Why did the market suddenly crash? Black Friday in the cryptocurrency world is shaking!
Bitcoin and Ethereum have continued to plummet, with the entire network losing $109 million in the past hour, mainly due to long positions being liquidated. Black Friday in the cryptocurrency world is shaking; this wave of decline is actually not complicated. Simply put, it’s that the high positions couldn’t rise, and funds began to withdraw, eventually leading to a crash.
From the candlestick chart, both Bitcoin and Ethereum have been weakening with continuous fluctuations. Each rebound is becoming increasingly weak, and previous attempts to breach key resistance levels (Bitcoin at 70,000, Ethereum at 2,200) have all failed, directly shattering the confidence of long positions. Many people started to take profits and leave the market, while short positions entered the market, changing the trend from “unable to rise” to “downward crash.”

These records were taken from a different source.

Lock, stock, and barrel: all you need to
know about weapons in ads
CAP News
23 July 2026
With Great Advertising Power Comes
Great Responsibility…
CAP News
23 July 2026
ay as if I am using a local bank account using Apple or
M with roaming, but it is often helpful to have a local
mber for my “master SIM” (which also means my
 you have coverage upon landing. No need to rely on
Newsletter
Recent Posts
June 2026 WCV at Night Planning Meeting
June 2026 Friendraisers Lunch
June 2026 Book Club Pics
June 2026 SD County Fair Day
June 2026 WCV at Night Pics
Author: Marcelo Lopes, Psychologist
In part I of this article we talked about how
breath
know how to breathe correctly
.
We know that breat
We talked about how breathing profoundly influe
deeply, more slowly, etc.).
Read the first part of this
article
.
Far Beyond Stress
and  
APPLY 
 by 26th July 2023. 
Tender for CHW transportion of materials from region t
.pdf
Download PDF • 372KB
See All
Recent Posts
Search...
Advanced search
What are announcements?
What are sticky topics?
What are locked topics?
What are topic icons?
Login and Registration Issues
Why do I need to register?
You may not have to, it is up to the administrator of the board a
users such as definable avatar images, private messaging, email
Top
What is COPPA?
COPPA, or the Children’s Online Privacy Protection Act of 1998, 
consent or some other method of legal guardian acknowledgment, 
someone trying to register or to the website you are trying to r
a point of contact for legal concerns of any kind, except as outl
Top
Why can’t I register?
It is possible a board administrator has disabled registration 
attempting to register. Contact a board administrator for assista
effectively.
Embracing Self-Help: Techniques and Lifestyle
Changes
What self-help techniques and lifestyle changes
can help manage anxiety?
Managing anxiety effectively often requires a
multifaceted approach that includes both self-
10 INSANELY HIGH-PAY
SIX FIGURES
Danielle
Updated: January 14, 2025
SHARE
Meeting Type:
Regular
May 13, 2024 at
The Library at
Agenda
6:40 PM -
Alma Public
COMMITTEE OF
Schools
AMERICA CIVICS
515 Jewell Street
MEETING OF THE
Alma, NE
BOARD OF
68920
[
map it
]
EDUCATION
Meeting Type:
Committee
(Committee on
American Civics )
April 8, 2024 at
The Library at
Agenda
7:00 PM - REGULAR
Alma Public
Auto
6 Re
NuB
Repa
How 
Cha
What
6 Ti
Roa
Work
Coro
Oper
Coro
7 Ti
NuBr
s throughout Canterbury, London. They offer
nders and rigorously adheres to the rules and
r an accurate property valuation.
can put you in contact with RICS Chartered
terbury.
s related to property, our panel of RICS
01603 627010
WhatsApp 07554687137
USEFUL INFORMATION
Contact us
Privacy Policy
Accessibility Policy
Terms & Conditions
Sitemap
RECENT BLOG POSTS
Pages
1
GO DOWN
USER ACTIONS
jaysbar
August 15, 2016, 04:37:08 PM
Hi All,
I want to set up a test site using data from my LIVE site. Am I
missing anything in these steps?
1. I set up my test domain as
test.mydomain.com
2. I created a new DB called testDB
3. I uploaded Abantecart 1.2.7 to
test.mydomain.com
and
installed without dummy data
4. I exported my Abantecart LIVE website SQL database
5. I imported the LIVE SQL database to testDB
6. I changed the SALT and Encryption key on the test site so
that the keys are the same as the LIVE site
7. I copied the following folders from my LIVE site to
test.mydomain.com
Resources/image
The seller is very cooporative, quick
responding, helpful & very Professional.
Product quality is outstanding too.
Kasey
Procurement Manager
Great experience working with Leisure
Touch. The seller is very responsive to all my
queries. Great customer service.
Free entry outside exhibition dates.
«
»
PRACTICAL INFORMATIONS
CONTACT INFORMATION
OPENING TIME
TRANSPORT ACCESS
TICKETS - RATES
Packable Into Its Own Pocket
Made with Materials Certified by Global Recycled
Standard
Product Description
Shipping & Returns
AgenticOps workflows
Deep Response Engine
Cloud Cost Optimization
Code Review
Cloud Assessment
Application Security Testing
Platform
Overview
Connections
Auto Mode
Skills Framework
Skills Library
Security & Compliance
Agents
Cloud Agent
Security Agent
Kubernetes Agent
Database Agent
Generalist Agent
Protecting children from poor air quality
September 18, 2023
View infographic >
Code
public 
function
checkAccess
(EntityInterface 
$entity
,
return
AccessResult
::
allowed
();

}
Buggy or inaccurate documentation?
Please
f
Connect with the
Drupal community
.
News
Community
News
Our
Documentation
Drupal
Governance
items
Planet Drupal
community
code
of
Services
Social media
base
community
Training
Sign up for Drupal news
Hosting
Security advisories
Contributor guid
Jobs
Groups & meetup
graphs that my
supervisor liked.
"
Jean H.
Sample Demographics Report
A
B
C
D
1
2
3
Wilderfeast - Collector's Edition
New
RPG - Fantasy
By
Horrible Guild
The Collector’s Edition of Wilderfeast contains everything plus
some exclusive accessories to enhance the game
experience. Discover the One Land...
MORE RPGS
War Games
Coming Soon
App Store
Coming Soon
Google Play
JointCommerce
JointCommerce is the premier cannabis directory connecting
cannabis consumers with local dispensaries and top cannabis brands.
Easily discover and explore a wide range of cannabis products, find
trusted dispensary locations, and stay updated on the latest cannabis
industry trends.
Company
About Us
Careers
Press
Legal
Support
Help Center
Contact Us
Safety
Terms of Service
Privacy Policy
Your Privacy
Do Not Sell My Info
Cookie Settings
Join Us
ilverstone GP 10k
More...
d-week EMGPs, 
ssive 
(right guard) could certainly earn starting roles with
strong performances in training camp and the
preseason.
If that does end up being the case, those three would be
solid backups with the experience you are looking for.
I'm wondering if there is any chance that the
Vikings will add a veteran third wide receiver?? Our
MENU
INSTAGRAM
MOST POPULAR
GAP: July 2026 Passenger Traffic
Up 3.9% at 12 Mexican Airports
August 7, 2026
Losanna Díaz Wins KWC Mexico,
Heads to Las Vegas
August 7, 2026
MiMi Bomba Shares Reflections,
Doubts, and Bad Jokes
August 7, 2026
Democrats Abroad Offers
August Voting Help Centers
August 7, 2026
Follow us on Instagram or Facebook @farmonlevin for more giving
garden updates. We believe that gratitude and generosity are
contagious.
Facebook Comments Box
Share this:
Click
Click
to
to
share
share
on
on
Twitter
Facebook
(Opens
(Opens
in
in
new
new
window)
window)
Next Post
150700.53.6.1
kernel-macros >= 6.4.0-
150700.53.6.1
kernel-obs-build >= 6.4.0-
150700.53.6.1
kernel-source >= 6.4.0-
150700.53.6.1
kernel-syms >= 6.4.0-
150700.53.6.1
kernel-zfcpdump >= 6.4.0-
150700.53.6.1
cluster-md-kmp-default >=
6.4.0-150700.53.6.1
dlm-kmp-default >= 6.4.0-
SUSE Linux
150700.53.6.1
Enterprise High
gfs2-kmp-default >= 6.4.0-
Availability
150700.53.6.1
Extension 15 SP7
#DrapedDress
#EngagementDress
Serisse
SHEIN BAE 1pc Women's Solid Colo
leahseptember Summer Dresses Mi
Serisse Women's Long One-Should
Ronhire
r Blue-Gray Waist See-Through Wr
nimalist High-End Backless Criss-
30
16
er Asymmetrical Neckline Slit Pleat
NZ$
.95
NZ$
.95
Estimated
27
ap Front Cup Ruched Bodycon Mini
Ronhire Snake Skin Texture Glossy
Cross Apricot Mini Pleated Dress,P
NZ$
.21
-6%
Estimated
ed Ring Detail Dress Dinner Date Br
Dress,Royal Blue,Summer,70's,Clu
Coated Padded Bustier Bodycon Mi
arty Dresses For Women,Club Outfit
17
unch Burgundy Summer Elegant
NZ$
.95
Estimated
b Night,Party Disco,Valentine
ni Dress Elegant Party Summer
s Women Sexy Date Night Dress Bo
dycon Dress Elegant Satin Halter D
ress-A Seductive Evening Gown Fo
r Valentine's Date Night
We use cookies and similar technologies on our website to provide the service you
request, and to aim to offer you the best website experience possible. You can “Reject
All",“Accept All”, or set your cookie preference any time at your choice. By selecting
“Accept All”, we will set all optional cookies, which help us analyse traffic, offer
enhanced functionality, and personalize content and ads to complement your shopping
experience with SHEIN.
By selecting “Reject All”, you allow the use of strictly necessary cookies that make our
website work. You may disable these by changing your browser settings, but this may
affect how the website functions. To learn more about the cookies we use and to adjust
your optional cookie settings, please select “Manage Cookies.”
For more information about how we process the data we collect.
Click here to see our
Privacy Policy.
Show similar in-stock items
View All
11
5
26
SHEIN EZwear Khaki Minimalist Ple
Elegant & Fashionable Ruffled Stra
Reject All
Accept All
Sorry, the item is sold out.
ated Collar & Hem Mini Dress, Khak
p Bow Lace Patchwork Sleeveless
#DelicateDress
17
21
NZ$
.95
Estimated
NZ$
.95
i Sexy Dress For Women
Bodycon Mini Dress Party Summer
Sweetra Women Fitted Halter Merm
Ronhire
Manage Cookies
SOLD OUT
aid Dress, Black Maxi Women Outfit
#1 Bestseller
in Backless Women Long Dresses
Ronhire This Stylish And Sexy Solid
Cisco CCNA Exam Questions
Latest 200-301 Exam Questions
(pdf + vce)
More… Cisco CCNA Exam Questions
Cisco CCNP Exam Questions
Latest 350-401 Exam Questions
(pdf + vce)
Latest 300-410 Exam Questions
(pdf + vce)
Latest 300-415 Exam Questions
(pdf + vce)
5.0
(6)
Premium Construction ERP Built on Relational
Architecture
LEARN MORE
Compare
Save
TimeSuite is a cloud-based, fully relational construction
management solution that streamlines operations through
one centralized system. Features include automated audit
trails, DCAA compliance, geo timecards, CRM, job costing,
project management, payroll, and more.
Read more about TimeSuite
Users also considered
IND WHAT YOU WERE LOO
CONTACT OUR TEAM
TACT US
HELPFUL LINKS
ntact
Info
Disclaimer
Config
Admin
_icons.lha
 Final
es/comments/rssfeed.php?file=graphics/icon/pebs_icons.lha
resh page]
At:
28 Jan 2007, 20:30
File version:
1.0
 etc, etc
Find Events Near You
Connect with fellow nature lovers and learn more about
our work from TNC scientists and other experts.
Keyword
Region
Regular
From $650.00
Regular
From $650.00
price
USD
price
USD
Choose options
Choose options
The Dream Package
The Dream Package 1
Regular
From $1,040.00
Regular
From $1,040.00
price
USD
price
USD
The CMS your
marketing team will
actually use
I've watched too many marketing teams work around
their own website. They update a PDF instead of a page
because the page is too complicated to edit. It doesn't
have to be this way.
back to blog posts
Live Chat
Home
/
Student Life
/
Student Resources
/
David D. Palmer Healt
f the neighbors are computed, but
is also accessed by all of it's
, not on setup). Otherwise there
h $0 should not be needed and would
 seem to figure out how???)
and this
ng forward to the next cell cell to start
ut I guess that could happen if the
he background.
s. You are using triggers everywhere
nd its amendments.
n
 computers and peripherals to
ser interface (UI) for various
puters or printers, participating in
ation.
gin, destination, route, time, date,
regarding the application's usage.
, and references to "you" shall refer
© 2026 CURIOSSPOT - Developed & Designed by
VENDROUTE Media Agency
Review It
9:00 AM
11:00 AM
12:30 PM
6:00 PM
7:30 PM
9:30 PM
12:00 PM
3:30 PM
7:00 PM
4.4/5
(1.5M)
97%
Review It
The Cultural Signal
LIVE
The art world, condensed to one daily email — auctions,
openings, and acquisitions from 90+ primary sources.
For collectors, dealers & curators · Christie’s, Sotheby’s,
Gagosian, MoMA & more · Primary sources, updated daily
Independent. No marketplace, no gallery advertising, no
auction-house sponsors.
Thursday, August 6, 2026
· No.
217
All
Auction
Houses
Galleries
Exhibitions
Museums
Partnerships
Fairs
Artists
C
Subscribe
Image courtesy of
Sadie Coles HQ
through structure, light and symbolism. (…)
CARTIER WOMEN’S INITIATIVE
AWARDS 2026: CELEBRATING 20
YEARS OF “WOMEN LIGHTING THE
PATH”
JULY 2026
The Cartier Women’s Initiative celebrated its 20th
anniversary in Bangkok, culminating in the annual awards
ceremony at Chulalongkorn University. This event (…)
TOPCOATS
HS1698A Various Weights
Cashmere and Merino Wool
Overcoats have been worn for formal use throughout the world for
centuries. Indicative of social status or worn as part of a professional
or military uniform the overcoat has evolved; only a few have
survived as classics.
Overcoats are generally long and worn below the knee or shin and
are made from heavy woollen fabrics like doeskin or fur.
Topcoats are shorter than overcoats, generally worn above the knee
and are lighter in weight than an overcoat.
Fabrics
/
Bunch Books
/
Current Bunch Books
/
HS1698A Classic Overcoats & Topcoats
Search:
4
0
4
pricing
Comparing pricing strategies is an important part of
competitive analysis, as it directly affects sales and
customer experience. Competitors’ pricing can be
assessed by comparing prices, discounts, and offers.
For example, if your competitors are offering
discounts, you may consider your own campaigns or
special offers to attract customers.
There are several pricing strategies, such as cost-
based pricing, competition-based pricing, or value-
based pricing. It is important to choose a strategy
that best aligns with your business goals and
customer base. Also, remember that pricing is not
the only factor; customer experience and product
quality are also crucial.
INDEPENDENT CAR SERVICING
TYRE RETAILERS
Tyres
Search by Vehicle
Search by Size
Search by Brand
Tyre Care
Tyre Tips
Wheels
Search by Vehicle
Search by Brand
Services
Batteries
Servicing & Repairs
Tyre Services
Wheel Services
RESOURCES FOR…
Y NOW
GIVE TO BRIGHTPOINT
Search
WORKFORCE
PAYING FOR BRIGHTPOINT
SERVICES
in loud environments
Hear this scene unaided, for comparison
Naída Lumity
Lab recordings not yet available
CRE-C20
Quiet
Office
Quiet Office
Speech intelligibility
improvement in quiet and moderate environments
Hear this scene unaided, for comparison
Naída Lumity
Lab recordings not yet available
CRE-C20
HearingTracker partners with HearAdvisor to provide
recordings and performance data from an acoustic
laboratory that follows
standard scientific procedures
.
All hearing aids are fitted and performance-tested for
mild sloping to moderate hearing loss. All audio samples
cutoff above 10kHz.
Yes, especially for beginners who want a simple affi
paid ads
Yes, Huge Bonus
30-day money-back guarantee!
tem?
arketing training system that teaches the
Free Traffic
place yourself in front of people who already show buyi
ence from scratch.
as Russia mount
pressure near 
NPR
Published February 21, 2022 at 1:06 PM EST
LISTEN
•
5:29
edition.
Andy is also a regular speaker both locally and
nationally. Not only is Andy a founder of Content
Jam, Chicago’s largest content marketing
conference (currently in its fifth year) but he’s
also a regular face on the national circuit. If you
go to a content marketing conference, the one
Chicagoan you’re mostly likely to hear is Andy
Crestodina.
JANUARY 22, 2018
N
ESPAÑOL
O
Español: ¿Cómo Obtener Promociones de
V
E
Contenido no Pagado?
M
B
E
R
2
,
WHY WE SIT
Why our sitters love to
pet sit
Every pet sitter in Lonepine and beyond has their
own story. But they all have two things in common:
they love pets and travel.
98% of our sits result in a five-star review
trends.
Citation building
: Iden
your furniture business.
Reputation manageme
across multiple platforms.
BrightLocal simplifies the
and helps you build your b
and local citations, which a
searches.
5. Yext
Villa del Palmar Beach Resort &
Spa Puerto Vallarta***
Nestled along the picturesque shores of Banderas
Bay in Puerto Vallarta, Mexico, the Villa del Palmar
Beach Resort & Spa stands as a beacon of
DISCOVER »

Moreover, the expectation of interest rate hikes is putting pressure on the funds, making them hesitant to enter the market. Market sentiment has turned cold, and large funds are gradually withdrawing, leading to deteriorating liquidity. The final wave of accelerated decline is essentially triggered by the continuous liquidation of long positions, resulting in a cascading effect. The more liquidations, the sharper the decline, which is why this waterfall market appears.
Unable to rise + no one buying the dip leads to a logical result of decline. Currently, it’s still wise not to blindly enter the market to catch the bottom; instead, follow the trend and short!